Exercise objective –
Some entries follow. Reproduce exactly the lines starting at the one with "oficiální reprezentativní r" and stopping after the one with "большой деревянный дом, панорамные".
● ● ● ●
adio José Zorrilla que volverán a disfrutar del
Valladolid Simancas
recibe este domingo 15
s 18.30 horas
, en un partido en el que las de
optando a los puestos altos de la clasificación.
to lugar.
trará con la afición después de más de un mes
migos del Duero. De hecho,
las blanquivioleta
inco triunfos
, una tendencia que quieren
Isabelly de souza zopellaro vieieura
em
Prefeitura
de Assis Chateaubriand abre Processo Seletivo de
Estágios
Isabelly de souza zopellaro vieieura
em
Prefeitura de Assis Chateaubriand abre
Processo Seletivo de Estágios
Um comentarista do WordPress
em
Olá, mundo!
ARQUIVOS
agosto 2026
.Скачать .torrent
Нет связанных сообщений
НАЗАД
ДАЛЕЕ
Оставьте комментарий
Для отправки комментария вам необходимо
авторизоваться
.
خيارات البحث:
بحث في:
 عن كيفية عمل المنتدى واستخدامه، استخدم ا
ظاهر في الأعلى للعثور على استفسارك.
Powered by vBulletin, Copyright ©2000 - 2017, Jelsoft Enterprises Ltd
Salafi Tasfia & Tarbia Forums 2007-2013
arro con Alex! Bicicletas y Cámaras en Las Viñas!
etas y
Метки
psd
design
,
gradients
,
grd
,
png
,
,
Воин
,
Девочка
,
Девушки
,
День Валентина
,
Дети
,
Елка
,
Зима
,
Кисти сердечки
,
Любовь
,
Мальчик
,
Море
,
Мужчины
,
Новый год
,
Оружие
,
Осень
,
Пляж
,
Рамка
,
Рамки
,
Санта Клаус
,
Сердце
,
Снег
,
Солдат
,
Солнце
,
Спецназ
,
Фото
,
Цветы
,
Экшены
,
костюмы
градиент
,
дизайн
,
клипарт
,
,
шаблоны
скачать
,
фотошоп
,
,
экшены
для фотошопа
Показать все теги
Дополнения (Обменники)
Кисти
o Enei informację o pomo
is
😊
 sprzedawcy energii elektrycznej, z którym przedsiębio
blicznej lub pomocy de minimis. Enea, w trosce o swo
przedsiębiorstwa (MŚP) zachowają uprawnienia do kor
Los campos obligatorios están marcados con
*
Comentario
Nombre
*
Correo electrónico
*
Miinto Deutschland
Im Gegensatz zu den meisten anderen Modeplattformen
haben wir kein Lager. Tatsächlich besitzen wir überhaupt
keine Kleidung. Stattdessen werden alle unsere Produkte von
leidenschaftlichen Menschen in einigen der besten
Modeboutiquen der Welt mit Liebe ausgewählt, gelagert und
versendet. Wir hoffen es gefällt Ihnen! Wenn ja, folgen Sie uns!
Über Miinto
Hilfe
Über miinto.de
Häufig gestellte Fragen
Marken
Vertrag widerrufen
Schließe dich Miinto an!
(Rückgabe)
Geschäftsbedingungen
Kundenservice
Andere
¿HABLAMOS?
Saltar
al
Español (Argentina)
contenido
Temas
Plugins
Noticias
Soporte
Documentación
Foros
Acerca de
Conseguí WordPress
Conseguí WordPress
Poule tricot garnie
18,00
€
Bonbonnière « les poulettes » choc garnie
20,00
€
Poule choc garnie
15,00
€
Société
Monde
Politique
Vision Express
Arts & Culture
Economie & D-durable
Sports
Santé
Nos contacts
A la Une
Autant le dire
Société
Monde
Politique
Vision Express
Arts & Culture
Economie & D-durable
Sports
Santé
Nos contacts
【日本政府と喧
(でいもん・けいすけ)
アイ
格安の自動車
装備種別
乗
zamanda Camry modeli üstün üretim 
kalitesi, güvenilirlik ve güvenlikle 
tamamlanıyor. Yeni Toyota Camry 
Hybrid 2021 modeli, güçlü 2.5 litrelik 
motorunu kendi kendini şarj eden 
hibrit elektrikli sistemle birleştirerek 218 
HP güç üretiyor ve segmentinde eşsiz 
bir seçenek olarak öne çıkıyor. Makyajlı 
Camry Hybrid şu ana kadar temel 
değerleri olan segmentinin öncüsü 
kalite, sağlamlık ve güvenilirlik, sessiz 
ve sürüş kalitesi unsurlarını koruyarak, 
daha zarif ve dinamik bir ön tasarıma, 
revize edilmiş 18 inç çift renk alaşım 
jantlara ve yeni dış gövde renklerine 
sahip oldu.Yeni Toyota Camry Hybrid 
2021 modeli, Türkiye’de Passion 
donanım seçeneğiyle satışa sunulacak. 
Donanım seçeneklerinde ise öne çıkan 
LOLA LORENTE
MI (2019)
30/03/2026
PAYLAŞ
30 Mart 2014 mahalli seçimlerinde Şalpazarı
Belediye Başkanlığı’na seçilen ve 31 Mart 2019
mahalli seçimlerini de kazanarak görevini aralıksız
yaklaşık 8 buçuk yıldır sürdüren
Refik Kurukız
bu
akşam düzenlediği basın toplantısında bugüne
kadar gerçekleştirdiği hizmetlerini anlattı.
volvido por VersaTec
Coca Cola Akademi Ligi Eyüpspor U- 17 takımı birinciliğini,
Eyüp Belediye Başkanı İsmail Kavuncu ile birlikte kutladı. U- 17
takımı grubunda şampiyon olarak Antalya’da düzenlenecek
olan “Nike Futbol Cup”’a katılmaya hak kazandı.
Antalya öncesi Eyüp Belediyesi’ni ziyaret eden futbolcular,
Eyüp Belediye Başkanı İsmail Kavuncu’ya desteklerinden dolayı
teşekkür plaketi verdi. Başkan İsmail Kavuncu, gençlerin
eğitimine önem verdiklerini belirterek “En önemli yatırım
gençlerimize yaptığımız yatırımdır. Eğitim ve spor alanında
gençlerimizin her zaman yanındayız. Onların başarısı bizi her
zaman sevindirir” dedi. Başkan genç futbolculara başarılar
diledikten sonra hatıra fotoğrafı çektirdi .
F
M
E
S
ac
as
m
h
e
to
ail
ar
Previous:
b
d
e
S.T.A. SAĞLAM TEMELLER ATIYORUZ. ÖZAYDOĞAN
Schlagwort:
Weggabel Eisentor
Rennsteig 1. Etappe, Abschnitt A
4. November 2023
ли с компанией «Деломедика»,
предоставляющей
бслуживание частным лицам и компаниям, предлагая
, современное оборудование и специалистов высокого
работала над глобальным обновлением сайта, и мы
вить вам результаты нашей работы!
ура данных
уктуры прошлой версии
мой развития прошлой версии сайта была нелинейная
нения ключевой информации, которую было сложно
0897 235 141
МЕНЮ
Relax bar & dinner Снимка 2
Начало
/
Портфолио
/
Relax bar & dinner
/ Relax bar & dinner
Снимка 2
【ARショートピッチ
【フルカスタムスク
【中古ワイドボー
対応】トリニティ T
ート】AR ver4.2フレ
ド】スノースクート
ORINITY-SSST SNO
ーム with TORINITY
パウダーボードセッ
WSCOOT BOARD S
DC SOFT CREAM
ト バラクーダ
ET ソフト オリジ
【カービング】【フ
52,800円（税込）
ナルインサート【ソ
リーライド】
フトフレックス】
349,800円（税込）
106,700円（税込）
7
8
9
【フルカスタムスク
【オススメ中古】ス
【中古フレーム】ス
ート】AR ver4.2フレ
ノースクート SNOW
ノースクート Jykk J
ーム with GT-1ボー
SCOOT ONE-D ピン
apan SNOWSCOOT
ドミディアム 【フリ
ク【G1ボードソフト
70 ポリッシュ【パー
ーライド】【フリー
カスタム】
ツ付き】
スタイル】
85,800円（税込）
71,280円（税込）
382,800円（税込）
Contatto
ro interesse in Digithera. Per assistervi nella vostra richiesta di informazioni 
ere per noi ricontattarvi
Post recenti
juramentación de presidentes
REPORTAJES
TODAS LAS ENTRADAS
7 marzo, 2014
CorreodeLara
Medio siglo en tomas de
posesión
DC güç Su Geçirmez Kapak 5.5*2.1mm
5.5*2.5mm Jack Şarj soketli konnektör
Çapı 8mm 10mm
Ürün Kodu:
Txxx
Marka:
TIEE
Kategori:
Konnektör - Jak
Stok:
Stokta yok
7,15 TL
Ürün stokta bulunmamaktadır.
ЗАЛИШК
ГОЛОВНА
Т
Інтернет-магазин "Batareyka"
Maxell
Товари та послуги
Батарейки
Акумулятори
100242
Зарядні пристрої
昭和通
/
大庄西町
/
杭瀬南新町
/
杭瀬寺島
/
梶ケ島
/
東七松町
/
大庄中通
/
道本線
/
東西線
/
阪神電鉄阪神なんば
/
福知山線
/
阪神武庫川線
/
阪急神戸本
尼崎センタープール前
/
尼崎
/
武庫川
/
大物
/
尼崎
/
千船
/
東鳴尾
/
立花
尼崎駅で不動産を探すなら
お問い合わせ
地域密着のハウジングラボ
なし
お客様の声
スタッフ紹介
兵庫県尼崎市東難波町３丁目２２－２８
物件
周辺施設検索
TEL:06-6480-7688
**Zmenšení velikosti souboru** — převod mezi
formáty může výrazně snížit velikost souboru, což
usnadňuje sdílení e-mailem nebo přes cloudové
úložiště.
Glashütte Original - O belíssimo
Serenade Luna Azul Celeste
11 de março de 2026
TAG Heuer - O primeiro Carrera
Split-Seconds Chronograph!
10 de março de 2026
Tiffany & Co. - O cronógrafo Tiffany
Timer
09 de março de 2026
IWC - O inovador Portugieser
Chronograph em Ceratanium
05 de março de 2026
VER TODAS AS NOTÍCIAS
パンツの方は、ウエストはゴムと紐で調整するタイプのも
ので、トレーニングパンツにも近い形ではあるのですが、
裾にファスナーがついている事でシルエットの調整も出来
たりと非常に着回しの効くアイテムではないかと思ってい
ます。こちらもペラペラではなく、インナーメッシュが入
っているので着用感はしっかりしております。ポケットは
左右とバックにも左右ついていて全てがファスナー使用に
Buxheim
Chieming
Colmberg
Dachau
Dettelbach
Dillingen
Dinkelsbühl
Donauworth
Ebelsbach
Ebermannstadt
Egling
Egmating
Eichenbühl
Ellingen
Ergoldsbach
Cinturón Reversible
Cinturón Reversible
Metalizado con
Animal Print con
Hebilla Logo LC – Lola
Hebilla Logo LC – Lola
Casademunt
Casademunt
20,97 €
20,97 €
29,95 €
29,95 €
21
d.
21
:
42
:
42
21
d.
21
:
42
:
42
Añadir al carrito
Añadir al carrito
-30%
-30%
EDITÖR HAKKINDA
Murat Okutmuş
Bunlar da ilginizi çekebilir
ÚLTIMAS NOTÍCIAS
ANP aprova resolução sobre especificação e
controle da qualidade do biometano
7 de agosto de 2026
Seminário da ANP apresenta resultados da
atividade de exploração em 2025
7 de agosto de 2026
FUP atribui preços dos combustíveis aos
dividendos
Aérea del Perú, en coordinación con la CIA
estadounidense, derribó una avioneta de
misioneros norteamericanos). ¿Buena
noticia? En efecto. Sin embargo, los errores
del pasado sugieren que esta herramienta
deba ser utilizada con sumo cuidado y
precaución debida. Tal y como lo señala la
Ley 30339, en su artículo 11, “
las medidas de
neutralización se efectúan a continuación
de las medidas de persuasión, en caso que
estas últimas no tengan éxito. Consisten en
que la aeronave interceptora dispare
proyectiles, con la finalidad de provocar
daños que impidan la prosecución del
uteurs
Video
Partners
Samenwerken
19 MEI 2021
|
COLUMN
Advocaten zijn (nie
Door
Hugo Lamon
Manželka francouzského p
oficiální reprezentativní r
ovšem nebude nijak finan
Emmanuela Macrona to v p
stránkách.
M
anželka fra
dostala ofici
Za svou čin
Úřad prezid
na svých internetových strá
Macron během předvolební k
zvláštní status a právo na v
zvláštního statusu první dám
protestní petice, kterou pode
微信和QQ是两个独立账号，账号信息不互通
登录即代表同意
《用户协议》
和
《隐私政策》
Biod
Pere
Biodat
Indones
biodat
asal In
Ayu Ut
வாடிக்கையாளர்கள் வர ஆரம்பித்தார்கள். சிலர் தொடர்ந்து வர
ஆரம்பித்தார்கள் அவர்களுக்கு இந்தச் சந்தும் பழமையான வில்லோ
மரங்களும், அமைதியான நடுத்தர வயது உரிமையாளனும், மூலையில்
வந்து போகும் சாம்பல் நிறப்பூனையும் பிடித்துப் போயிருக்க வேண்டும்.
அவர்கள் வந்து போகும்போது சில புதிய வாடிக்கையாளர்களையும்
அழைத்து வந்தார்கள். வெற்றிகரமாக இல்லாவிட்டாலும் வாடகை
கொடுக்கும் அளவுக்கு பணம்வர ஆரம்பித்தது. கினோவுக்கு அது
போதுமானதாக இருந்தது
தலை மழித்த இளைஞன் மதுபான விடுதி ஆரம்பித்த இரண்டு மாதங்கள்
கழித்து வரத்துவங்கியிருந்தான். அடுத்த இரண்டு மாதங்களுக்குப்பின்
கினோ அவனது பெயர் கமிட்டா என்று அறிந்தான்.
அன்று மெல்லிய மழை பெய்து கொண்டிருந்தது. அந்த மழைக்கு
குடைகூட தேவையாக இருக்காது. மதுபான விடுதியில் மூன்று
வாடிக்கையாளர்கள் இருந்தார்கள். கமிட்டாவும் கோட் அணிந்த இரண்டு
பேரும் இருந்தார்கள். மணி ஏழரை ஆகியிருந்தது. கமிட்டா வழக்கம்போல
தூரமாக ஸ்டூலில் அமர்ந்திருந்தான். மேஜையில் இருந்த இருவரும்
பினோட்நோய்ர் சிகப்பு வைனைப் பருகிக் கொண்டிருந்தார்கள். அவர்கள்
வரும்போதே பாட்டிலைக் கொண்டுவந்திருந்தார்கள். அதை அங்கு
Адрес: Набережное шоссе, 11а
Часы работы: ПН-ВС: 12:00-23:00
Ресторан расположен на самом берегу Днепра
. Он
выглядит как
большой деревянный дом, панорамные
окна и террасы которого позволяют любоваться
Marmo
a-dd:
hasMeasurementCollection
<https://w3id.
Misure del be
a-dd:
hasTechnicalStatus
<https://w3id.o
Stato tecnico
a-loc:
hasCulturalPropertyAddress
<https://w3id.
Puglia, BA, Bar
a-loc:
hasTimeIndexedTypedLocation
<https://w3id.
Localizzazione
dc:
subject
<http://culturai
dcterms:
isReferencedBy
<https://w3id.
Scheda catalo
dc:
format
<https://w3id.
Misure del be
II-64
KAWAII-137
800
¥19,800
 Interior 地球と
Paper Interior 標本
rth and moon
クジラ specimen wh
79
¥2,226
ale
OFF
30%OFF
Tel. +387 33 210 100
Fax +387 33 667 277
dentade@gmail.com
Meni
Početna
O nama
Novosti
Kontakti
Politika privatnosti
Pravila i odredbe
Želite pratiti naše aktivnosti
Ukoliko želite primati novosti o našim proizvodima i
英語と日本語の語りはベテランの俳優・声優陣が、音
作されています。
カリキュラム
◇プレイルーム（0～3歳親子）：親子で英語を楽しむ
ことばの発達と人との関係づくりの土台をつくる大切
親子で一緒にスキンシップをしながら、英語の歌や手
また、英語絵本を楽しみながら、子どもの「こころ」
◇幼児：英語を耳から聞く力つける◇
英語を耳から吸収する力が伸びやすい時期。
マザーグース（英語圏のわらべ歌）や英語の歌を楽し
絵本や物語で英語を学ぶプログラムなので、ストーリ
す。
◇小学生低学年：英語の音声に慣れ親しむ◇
● ● ● ●
Final answer –
oficiální reprezentativní r
ovšem nebude nijak finan
Emmanuela Macrona to v p
stránkách.
M
anželka fra
dostala ofici
Za svou čin
Úřad prezid
na svých internetových strá
Macron během předvolební k
zvláštní status a právo na v
zvláštního statusu první dám
protestní petice, kterou pode
微信和QQ是两个独立账号，账号信息不互通
登录即代表同意
《用户协议》
和
《隐私政策》
Biod
Pere
Biodat
Indones
biodat
asal In
Ayu Ut
வாடிக்கையாளர்கள் வர ஆரம்பித்தார்கள். சிலர் தொடர்ந்து வர
ஆரம்பித்தார்கள் அவர்களுக்கு இந்தச் சந்தும் பழமையான வில்லோ
மரங்களும், அமைதியான நடுத்தர வயது உரிமையாளனும், மூலையில்
வந்து போகும் சாம்பல் நிறப்பூனையும் பிடித்துப் போயிருக்க வேண்டும்.
அவர்கள் வந்து போகும்போது சில புதிய வாடிக்கையாளர்களையும்
அழைத்து வந்தார்கள். வெற்றிகரமாக இல்லாவிட்டாலும் வாடகை
கொடுக்கும் அளவுக்கு பணம்வர ஆரம்பித்தது. கினோவுக்கு அது
போதுமானதாக இருந்தது
தலை மழித்த இளைஞன் மதுபான விடுதி ஆரம்பித்த இரண்டு மாதங்கள்
கழித்து வரத்துவங்கியிருந்தான். அடுத்த இரண்டு மாதங்களுக்குப்பின்
கினோ அவனது பெயர் கமிட்டா என்று அறிந்தான்.
அன்று மெல்லிய மழை பெய்து கொண்டிருந்தது. அந்த மழைக்கு
குடைகூட தேவையாக இருக்காது. மதுபான விடுதியில் மூன்று
வாடிக்கையாளர்கள் இருந்தார்கள். கமிட்டாவும் கோட் அணிந்த இரண்டு
பேரும் இருந்தார்கள். மணி ஏழரை ஆகியிருந்தது. கமிட்டா வழக்கம்போல
தூரமாக ஸ்டூலில் அமர்ந்திருந்தான். மேஜையில் இருந்த இருவரும்
பினோட்நோய்ர் சிகப்பு வைனைப் பருகிக் கொண்டிருந்தார்கள். அவர்கள்
வரும்போதே பாட்டிலைக் கொண்டுவந்திருந்தார்கள். அதை அங்கு
Адрес: Набережное шоссе, 11а
Часы работы: ПН-ВС: 12:00-23:00
Ресторан расположен на самом берегу Днепра
. Он
выглядит как
большой деревянный дом, панорамные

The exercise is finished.